Cette nuit était celle du passage à l'heure d'été. Ce qui signifie que pour respecter l'horaire et l'heure du petit déjeuner il faut dormir une heure de moins. Tout le monde prend tacitement la décision d'oublier ce détail et feins la surprise en arrivant au restaurant avec une heure de retard.

Les regards sont moins pétillants que la veille, et il faut beaucoup de motivation pour se dire que l'on va rouler aujourd'hui. Un sentiment renforcé par une météo particulièrement désastreuse puisque à l'extérieur, le déluge fait rage. Quasi l'apocalypse. Les caves du gîte font eau de toute part. Les pompes ronronnent à plein régime. Bigre! Heureusement, notre Breton d'adoption qui en a vu d'autres en matière de crachin sort à nouveau son arme secrète. Le restant des crèpes de la veille qui tartinées de cassonade, confiture, choco ou sucre auront tôt fait de redonner le gout de vivre à toute la troupe.

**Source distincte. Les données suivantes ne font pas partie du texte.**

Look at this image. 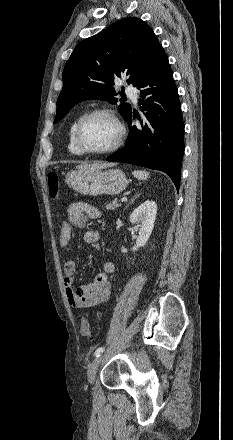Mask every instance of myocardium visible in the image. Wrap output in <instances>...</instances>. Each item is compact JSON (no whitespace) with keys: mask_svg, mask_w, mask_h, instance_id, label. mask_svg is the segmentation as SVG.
<instances>
[{"mask_svg":"<svg viewBox=\"0 0 233 440\" xmlns=\"http://www.w3.org/2000/svg\"><path fill=\"white\" fill-rule=\"evenodd\" d=\"M98 115H103V116H107L109 117L113 123L115 124L116 128H117V137L114 141V143L103 150H90L85 148L80 140V134H81V130L84 126V124L86 123V121L94 116H98ZM125 138V127L123 125V123L121 122V120L119 119L118 115L116 114V112L112 109L109 108H96L93 110H90L88 112H86L85 114H83L80 119L78 120L75 129H74V143L76 145V147L78 148V150L84 154V155H95V156H103V155H108L111 153H114L115 151H117L120 146L122 145L123 141Z\"/></svg>","mask_w":233,"mask_h":440,"instance_id":"f54148a6","label":"myocardium"}]
</instances>
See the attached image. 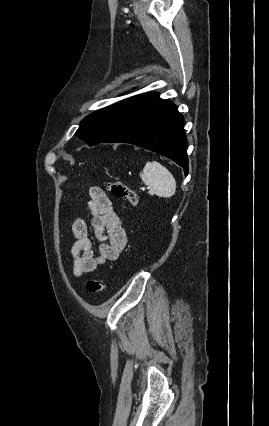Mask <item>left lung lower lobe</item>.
<instances>
[{
	"label": "left lung lower lobe",
	"instance_id": "obj_1",
	"mask_svg": "<svg viewBox=\"0 0 269 426\" xmlns=\"http://www.w3.org/2000/svg\"><path fill=\"white\" fill-rule=\"evenodd\" d=\"M183 116L155 92L136 95L101 143H130L170 158L188 174Z\"/></svg>",
	"mask_w": 269,
	"mask_h": 426
}]
</instances>
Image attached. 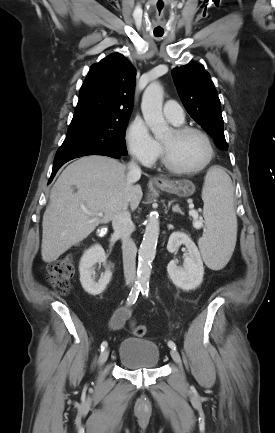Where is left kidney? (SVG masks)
Instances as JSON below:
<instances>
[{
    "label": "left kidney",
    "mask_w": 275,
    "mask_h": 433,
    "mask_svg": "<svg viewBox=\"0 0 275 433\" xmlns=\"http://www.w3.org/2000/svg\"><path fill=\"white\" fill-rule=\"evenodd\" d=\"M182 244L188 249V256L184 259L183 266H177V262L171 260L167 266V272L175 286L188 291L197 288L201 284L204 267L197 246L183 232H174L170 235L167 250L174 253Z\"/></svg>",
    "instance_id": "obj_1"
}]
</instances>
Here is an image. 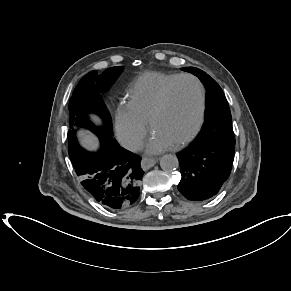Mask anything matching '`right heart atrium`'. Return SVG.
<instances>
[{
    "instance_id": "right-heart-atrium-1",
    "label": "right heart atrium",
    "mask_w": 291,
    "mask_h": 291,
    "mask_svg": "<svg viewBox=\"0 0 291 291\" xmlns=\"http://www.w3.org/2000/svg\"><path fill=\"white\" fill-rule=\"evenodd\" d=\"M116 130L120 141L131 150H138L147 135L148 125L137 118L128 105H121L116 114Z\"/></svg>"
}]
</instances>
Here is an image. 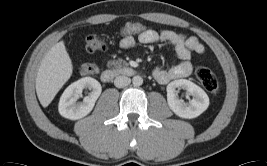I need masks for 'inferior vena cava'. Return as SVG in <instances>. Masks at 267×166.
Returning <instances> with one entry per match:
<instances>
[{
    "mask_svg": "<svg viewBox=\"0 0 267 166\" xmlns=\"http://www.w3.org/2000/svg\"><path fill=\"white\" fill-rule=\"evenodd\" d=\"M131 82V79L127 76H124V75H120V76H117L114 80V85L117 87V88H123L125 86H128Z\"/></svg>",
    "mask_w": 267,
    "mask_h": 166,
    "instance_id": "inferior-vena-cava-1",
    "label": "inferior vena cava"
}]
</instances>
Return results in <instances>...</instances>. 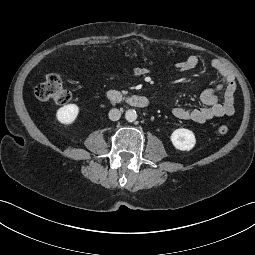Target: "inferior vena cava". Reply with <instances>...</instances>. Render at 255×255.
I'll return each mask as SVG.
<instances>
[{
	"label": "inferior vena cava",
	"mask_w": 255,
	"mask_h": 255,
	"mask_svg": "<svg viewBox=\"0 0 255 255\" xmlns=\"http://www.w3.org/2000/svg\"><path fill=\"white\" fill-rule=\"evenodd\" d=\"M108 116L111 121H117L121 117V112L118 109L113 108L109 111Z\"/></svg>",
	"instance_id": "602c4592"
}]
</instances>
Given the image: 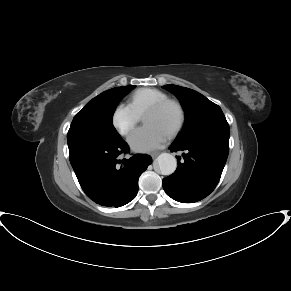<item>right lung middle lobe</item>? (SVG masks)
Returning <instances> with one entry per match:
<instances>
[{
    "instance_id": "right-lung-middle-lobe-1",
    "label": "right lung middle lobe",
    "mask_w": 291,
    "mask_h": 291,
    "mask_svg": "<svg viewBox=\"0 0 291 291\" xmlns=\"http://www.w3.org/2000/svg\"><path fill=\"white\" fill-rule=\"evenodd\" d=\"M134 87H116L90 100L73 118L67 139L88 138L102 142L122 139L112 124V116L121 99Z\"/></svg>"
}]
</instances>
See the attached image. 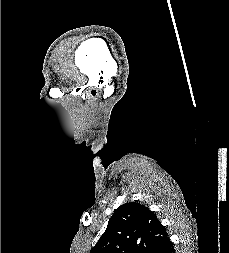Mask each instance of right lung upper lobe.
I'll use <instances>...</instances> for the list:
<instances>
[{
  "label": "right lung upper lobe",
  "instance_id": "obj_1",
  "mask_svg": "<svg viewBox=\"0 0 229 253\" xmlns=\"http://www.w3.org/2000/svg\"><path fill=\"white\" fill-rule=\"evenodd\" d=\"M170 242L154 212L140 203L119 206L90 253H159Z\"/></svg>",
  "mask_w": 229,
  "mask_h": 253
}]
</instances>
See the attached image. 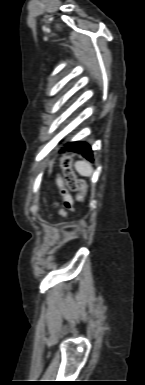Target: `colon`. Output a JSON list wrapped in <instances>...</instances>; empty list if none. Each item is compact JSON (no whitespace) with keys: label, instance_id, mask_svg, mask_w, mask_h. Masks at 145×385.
Listing matches in <instances>:
<instances>
[{"label":"colon","instance_id":"5ec220e1","mask_svg":"<svg viewBox=\"0 0 145 385\" xmlns=\"http://www.w3.org/2000/svg\"><path fill=\"white\" fill-rule=\"evenodd\" d=\"M61 165L62 174L56 175V184L59 189L60 195L63 198L65 208L70 211H73L74 199L70 192L76 193V200L82 203L87 193V185L74 173L71 164V158L69 156H64L62 158Z\"/></svg>","mask_w":145,"mask_h":385}]
</instances>
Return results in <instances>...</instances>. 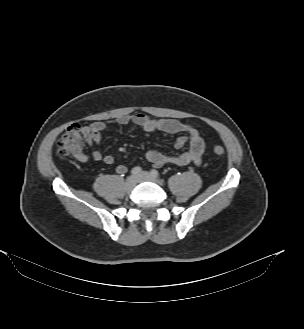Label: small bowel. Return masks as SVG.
Segmentation results:
<instances>
[{
    "mask_svg": "<svg viewBox=\"0 0 304 329\" xmlns=\"http://www.w3.org/2000/svg\"><path fill=\"white\" fill-rule=\"evenodd\" d=\"M118 126H125L133 123L147 132H164L169 134L185 133L176 139L175 146L177 149L183 148L189 144L188 150L178 154H165L156 150H148L146 159L156 167L163 165L185 166L190 163L200 164L206 152V146L199 131L190 124H185L174 119H158L145 113H135L132 115H122L113 121ZM110 122L97 121L83 126L82 131L85 139L91 148L90 155L81 153L77 159L81 162H87L91 157L95 161L111 165L114 163V157L104 155L97 147L101 142L102 133L108 128ZM119 174L126 172V167L119 165L116 168Z\"/></svg>",
    "mask_w": 304,
    "mask_h": 329,
    "instance_id": "obj_1",
    "label": "small bowel"
}]
</instances>
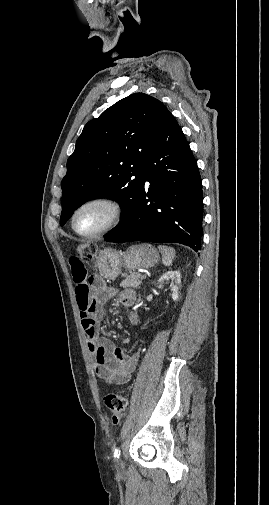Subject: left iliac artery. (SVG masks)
Returning <instances> with one entry per match:
<instances>
[{"instance_id": "1", "label": "left iliac artery", "mask_w": 269, "mask_h": 505, "mask_svg": "<svg viewBox=\"0 0 269 505\" xmlns=\"http://www.w3.org/2000/svg\"><path fill=\"white\" fill-rule=\"evenodd\" d=\"M119 456H120V449L116 448L114 451V458H119Z\"/></svg>"}]
</instances>
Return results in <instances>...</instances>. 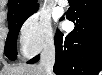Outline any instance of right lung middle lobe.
I'll return each mask as SVG.
<instances>
[{
    "label": "right lung middle lobe",
    "instance_id": "dd1d6c3e",
    "mask_svg": "<svg viewBox=\"0 0 102 75\" xmlns=\"http://www.w3.org/2000/svg\"><path fill=\"white\" fill-rule=\"evenodd\" d=\"M35 11H37V9L8 16L9 33L5 43L4 52L9 59L11 60L16 59L17 57L16 45H17V36L19 30L22 24L24 23V21Z\"/></svg>",
    "mask_w": 102,
    "mask_h": 75
}]
</instances>
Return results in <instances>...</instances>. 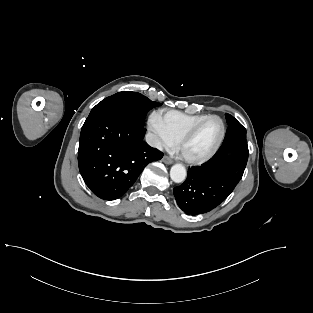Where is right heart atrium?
I'll use <instances>...</instances> for the list:
<instances>
[{
	"label": "right heart atrium",
	"instance_id": "obj_1",
	"mask_svg": "<svg viewBox=\"0 0 313 313\" xmlns=\"http://www.w3.org/2000/svg\"><path fill=\"white\" fill-rule=\"evenodd\" d=\"M149 130L152 133V144L158 149H170L175 142L166 134L158 120L157 114H152L149 119Z\"/></svg>",
	"mask_w": 313,
	"mask_h": 313
}]
</instances>
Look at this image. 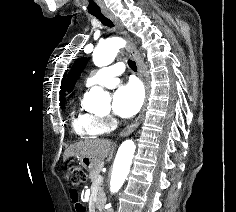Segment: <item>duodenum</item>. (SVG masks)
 <instances>
[{
	"label": "duodenum",
	"instance_id": "duodenum-1",
	"mask_svg": "<svg viewBox=\"0 0 236 212\" xmlns=\"http://www.w3.org/2000/svg\"><path fill=\"white\" fill-rule=\"evenodd\" d=\"M97 212H105L104 208H100Z\"/></svg>",
	"mask_w": 236,
	"mask_h": 212
}]
</instances>
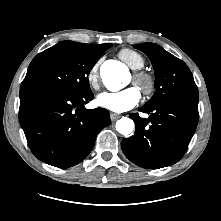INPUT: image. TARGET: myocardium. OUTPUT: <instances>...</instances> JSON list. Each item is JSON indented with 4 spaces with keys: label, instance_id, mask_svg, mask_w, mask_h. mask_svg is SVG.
<instances>
[{
    "label": "myocardium",
    "instance_id": "f54148a6",
    "mask_svg": "<svg viewBox=\"0 0 221 221\" xmlns=\"http://www.w3.org/2000/svg\"><path fill=\"white\" fill-rule=\"evenodd\" d=\"M133 83L146 95H152L156 90V77L153 73L139 70L133 74Z\"/></svg>",
    "mask_w": 221,
    "mask_h": 221
}]
</instances>
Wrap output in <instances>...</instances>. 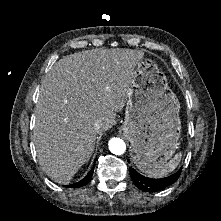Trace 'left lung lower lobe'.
<instances>
[{
	"label": "left lung lower lobe",
	"instance_id": "0a47b994",
	"mask_svg": "<svg viewBox=\"0 0 221 221\" xmlns=\"http://www.w3.org/2000/svg\"><path fill=\"white\" fill-rule=\"evenodd\" d=\"M181 169L182 168H180L176 173L169 177L162 179H152L144 177L136 170L130 168V176L133 179L135 185L142 191L157 192L173 184L179 178Z\"/></svg>",
	"mask_w": 221,
	"mask_h": 221
}]
</instances>
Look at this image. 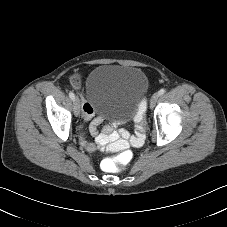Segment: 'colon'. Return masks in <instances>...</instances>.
I'll list each match as a JSON object with an SVG mask.
<instances>
[{
	"mask_svg": "<svg viewBox=\"0 0 227 227\" xmlns=\"http://www.w3.org/2000/svg\"><path fill=\"white\" fill-rule=\"evenodd\" d=\"M136 119H140V114L137 115ZM118 161L122 164L124 160L122 157H119Z\"/></svg>",
	"mask_w": 227,
	"mask_h": 227,
	"instance_id": "5ec220e1",
	"label": "colon"
}]
</instances>
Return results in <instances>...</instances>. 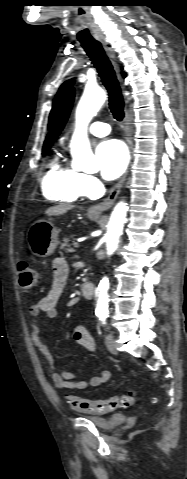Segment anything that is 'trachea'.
<instances>
[{
	"label": "trachea",
	"mask_w": 187,
	"mask_h": 479,
	"mask_svg": "<svg viewBox=\"0 0 187 479\" xmlns=\"http://www.w3.org/2000/svg\"><path fill=\"white\" fill-rule=\"evenodd\" d=\"M87 55L97 69L101 80L108 91L109 107L117 121L124 118V101L115 71L106 56L100 42L96 40L80 41Z\"/></svg>",
	"instance_id": "obj_1"
}]
</instances>
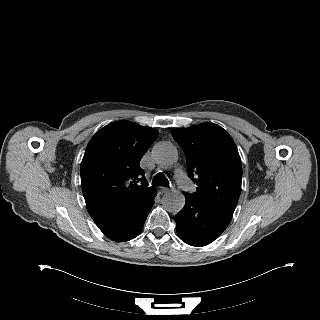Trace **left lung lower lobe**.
<instances>
[{
  "instance_id": "obj_1",
  "label": "left lung lower lobe",
  "mask_w": 320,
  "mask_h": 320,
  "mask_svg": "<svg viewBox=\"0 0 320 320\" xmlns=\"http://www.w3.org/2000/svg\"><path fill=\"white\" fill-rule=\"evenodd\" d=\"M185 195L183 209L174 217L180 239L191 246H205L218 238L232 216L218 208Z\"/></svg>"
}]
</instances>
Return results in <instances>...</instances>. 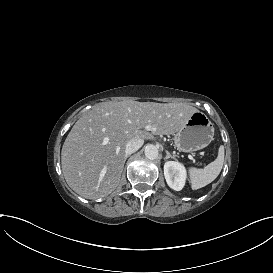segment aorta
Masks as SVG:
<instances>
[{
	"label": "aorta",
	"instance_id": "1",
	"mask_svg": "<svg viewBox=\"0 0 273 273\" xmlns=\"http://www.w3.org/2000/svg\"><path fill=\"white\" fill-rule=\"evenodd\" d=\"M144 153H145L146 158H148L150 160H154L158 157L159 150L155 145L148 144L145 147Z\"/></svg>",
	"mask_w": 273,
	"mask_h": 273
}]
</instances>
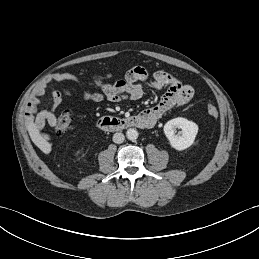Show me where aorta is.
Segmentation results:
<instances>
[{
    "label": "aorta",
    "instance_id": "762f6f07",
    "mask_svg": "<svg viewBox=\"0 0 259 259\" xmlns=\"http://www.w3.org/2000/svg\"><path fill=\"white\" fill-rule=\"evenodd\" d=\"M126 137L131 141L136 140L138 138L137 130L134 128H129L126 132Z\"/></svg>",
    "mask_w": 259,
    "mask_h": 259
}]
</instances>
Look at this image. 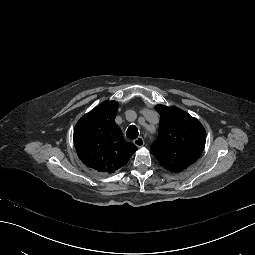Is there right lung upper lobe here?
<instances>
[{
	"label": "right lung upper lobe",
	"mask_w": 255,
	"mask_h": 255,
	"mask_svg": "<svg viewBox=\"0 0 255 255\" xmlns=\"http://www.w3.org/2000/svg\"><path fill=\"white\" fill-rule=\"evenodd\" d=\"M116 101H108L84 115L76 124L73 140L81 161L98 172L113 173L124 166L137 147L124 140L115 123Z\"/></svg>",
	"instance_id": "right-lung-upper-lobe-1"
}]
</instances>
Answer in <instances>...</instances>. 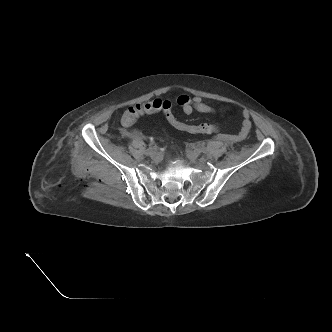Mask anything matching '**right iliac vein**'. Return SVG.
Instances as JSON below:
<instances>
[{
	"instance_id": "1",
	"label": "right iliac vein",
	"mask_w": 332,
	"mask_h": 332,
	"mask_svg": "<svg viewBox=\"0 0 332 332\" xmlns=\"http://www.w3.org/2000/svg\"><path fill=\"white\" fill-rule=\"evenodd\" d=\"M148 154L151 156V157H155L157 155L156 151L155 150H151L148 152Z\"/></svg>"
}]
</instances>
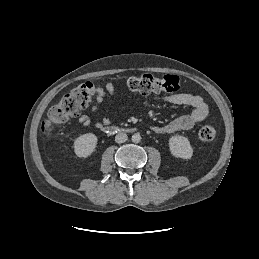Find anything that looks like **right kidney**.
Masks as SVG:
<instances>
[{
  "instance_id": "obj_1",
  "label": "right kidney",
  "mask_w": 259,
  "mask_h": 259,
  "mask_svg": "<svg viewBox=\"0 0 259 259\" xmlns=\"http://www.w3.org/2000/svg\"><path fill=\"white\" fill-rule=\"evenodd\" d=\"M97 137L93 133L80 135L74 141V152L78 157L87 158L96 148Z\"/></svg>"
}]
</instances>
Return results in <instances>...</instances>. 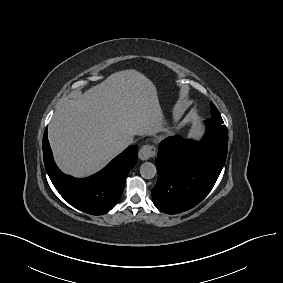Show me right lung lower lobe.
<instances>
[{
  "label": "right lung lower lobe",
  "instance_id": "obj_1",
  "mask_svg": "<svg viewBox=\"0 0 283 283\" xmlns=\"http://www.w3.org/2000/svg\"><path fill=\"white\" fill-rule=\"evenodd\" d=\"M137 148V145L128 147L93 176L76 179L57 168L48 142L47 129L43 136L44 164L56 190L72 206L92 215L105 214L116 205L126 177L137 162Z\"/></svg>",
  "mask_w": 283,
  "mask_h": 283
}]
</instances>
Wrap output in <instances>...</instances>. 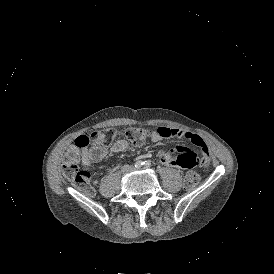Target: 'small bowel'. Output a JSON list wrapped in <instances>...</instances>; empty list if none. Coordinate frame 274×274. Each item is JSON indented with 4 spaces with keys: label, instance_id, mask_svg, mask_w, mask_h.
Returning <instances> with one entry per match:
<instances>
[{
    "label": "small bowel",
    "instance_id": "1",
    "mask_svg": "<svg viewBox=\"0 0 274 274\" xmlns=\"http://www.w3.org/2000/svg\"><path fill=\"white\" fill-rule=\"evenodd\" d=\"M169 137L184 138L191 141L202 151L200 164L206 166L210 162L211 156L208 146L198 134L187 130H177L163 126L158 127L151 133V141L154 143H158L164 138ZM128 148L129 143L125 139H117L110 149L114 153H120L126 151ZM80 149L82 163L88 167L101 161L107 154V149L99 144L91 147H87V145L82 146ZM176 156L178 157L177 160L175 159ZM161 161L167 167H182L186 171H194L199 165V156L189 147L177 146L174 150L168 149L163 151L161 154Z\"/></svg>",
    "mask_w": 274,
    "mask_h": 274
}]
</instances>
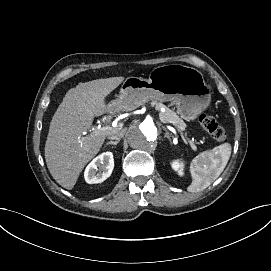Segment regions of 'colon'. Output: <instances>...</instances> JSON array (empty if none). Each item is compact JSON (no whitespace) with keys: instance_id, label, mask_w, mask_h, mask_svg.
Returning a JSON list of instances; mask_svg holds the SVG:
<instances>
[{"instance_id":"1","label":"colon","mask_w":271,"mask_h":271,"mask_svg":"<svg viewBox=\"0 0 271 271\" xmlns=\"http://www.w3.org/2000/svg\"><path fill=\"white\" fill-rule=\"evenodd\" d=\"M199 124L212 139L218 142L226 141L227 134L225 129L212 116L202 113L199 116Z\"/></svg>"}]
</instances>
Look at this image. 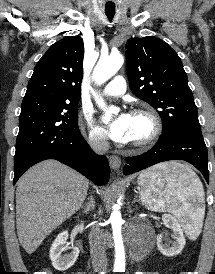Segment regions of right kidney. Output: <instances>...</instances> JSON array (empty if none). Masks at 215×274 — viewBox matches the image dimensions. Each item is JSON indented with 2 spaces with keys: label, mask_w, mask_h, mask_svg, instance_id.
I'll use <instances>...</instances> for the list:
<instances>
[{
  "label": "right kidney",
  "mask_w": 215,
  "mask_h": 274,
  "mask_svg": "<svg viewBox=\"0 0 215 274\" xmlns=\"http://www.w3.org/2000/svg\"><path fill=\"white\" fill-rule=\"evenodd\" d=\"M67 239L68 232H61L54 240L50 249L52 265L58 271H66L72 267L79 256V248L75 246L68 247ZM68 249L70 253L63 254Z\"/></svg>",
  "instance_id": "right-kidney-1"
}]
</instances>
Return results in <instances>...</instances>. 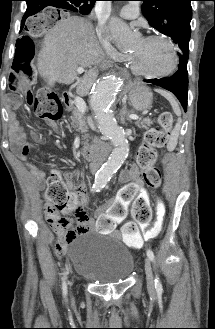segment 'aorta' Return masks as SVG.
Returning a JSON list of instances; mask_svg holds the SVG:
<instances>
[{"label": "aorta", "instance_id": "obj_1", "mask_svg": "<svg viewBox=\"0 0 215 329\" xmlns=\"http://www.w3.org/2000/svg\"><path fill=\"white\" fill-rule=\"evenodd\" d=\"M108 26L117 46L124 48L131 45L132 32L125 22L118 18H112ZM119 88V80L109 76L101 79L95 85L90 97V105L95 114L97 127L114 146L108 160L95 175L94 186L97 188L104 187L108 183L129 153V142L125 131L118 125L112 113V105L116 100Z\"/></svg>", "mask_w": 215, "mask_h": 329}]
</instances>
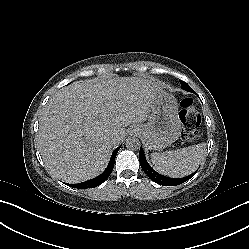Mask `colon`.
Listing matches in <instances>:
<instances>
[{
    "label": "colon",
    "mask_w": 249,
    "mask_h": 249,
    "mask_svg": "<svg viewBox=\"0 0 249 249\" xmlns=\"http://www.w3.org/2000/svg\"><path fill=\"white\" fill-rule=\"evenodd\" d=\"M180 117L183 124V136L194 141L198 138L200 116L196 104L191 97H184L180 102Z\"/></svg>",
    "instance_id": "colon-1"
}]
</instances>
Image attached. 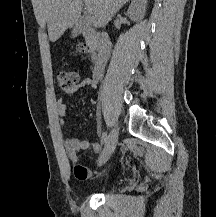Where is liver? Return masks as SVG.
Masks as SVG:
<instances>
[{"instance_id": "6515ba94", "label": "liver", "mask_w": 216, "mask_h": 217, "mask_svg": "<svg viewBox=\"0 0 216 217\" xmlns=\"http://www.w3.org/2000/svg\"><path fill=\"white\" fill-rule=\"evenodd\" d=\"M129 0H43V12L51 42L57 41L64 32L76 24L81 15L82 3L92 9L88 22L94 27H104Z\"/></svg>"}]
</instances>
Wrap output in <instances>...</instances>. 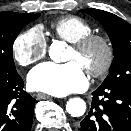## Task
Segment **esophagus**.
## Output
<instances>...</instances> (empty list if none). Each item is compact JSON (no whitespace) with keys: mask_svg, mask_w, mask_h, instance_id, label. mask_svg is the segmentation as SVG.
I'll list each match as a JSON object with an SVG mask.
<instances>
[{"mask_svg":"<svg viewBox=\"0 0 131 131\" xmlns=\"http://www.w3.org/2000/svg\"><path fill=\"white\" fill-rule=\"evenodd\" d=\"M35 96H36L37 99H49V98H51L50 95L45 94V93H37Z\"/></svg>","mask_w":131,"mask_h":131,"instance_id":"esophagus-1","label":"esophagus"}]
</instances>
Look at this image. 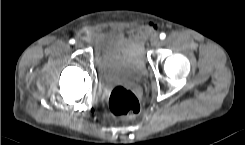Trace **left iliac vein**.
I'll return each mask as SVG.
<instances>
[{
  "mask_svg": "<svg viewBox=\"0 0 245 145\" xmlns=\"http://www.w3.org/2000/svg\"><path fill=\"white\" fill-rule=\"evenodd\" d=\"M160 39L157 35H154L151 37V45L152 46H158L160 44Z\"/></svg>",
  "mask_w": 245,
  "mask_h": 145,
  "instance_id": "left-iliac-vein-1",
  "label": "left iliac vein"
}]
</instances>
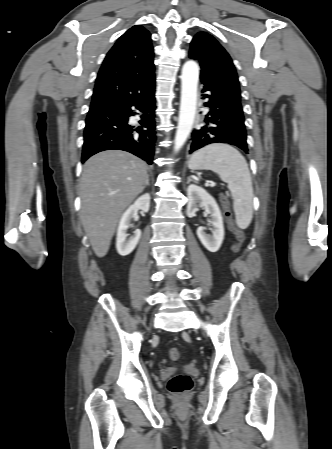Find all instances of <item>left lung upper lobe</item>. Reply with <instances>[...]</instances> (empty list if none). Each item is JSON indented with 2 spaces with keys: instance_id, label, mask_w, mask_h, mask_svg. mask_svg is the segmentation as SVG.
<instances>
[{
  "instance_id": "5c2ea615",
  "label": "left lung upper lobe",
  "mask_w": 332,
  "mask_h": 449,
  "mask_svg": "<svg viewBox=\"0 0 332 449\" xmlns=\"http://www.w3.org/2000/svg\"><path fill=\"white\" fill-rule=\"evenodd\" d=\"M189 57L198 60L200 80L225 96L240 102L238 76L229 54L206 32L196 34L191 42Z\"/></svg>"
}]
</instances>
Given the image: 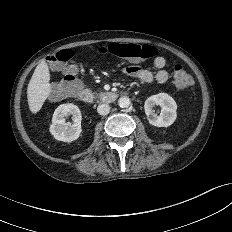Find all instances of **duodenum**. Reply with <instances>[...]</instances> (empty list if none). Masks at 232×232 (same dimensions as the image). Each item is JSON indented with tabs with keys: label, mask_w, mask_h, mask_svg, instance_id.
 <instances>
[{
	"label": "duodenum",
	"mask_w": 232,
	"mask_h": 232,
	"mask_svg": "<svg viewBox=\"0 0 232 232\" xmlns=\"http://www.w3.org/2000/svg\"><path fill=\"white\" fill-rule=\"evenodd\" d=\"M124 93L106 91L99 95H95L88 89H81L78 93V98L83 103L91 104L98 100L102 103H112L119 98L120 95Z\"/></svg>",
	"instance_id": "1"
}]
</instances>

Avec pas mal de retard, la randonnée se met en route. Le groupe a sérieusement fondu puisqu'ils sont plusieurs à faire l'impasse sur la rando du jour. Heureusement qu'ils avaient l'alibi d'un voyage de retour de 700 kilomètres pour se défiler. Tous les vélos de tests Decathlon sont de la promenade. Phil a troqué son Spec' FSR pour un Rockrider 9.3. Laurent abandonne son Vario pour prendre un Rockrider 7.5. Xtof laisse son Trek Y pour un Rockrider 7.3. Enfin votre narrateur fait une infidélité de plus à son C'dale super-V pour un autre Rockrider 7.5.

Nous changeons de guide aujourd'hui. C'est Lucien dit "passe partout", un indigène du club VTT de Oignies qui pilote la troupe. Direction la vallée du Viroin qui coule quelques deux cent mètres plus bas. En guise d'échauffement nous parcourons quelques kilomètres sur un chemin forestier en faux-plat descendant. Nous le quittons bien vite pour rejoindre les mono-traces qui vont nous enmener vers Olloy-s-Viroin.

Il y a bien longtemps que le sol est devenu incapable d'absorber les flot continu d'eau qui tombe des nues depuis plus d'une semaine. L'eau tombée cette nuit et qui continue à se déverser sur le massif profite de la moindre pente pour dévaler jusqu'au Viroin. Pour peu qu'ils soient encaissés, les sentiers que nous empruntons ont tôt fait de se transformer en ruisseaux tumultueux. Heureusement, le substrat sur lequel nous roulons semble habitué à ce traitement et nous évité le suplice du bourbier.

Plus nous approchons du fond de la vallée, et plus les ruisseaux prennent de l'ampleur pour se transformer en torrents au courant violent. Nous traversons ainsi plusieurs gué. Tantôt assis sur le vélo, tantôt le vélo sur l'épaule. A l'pporche de Olloy, dans une ancienne carrière de schiste nous dénichons une belle montée impossible. Rares sont ceux, qui après de nombreuses tentatives, parviendront à atteindre le sommet sans toucher le sol du pied.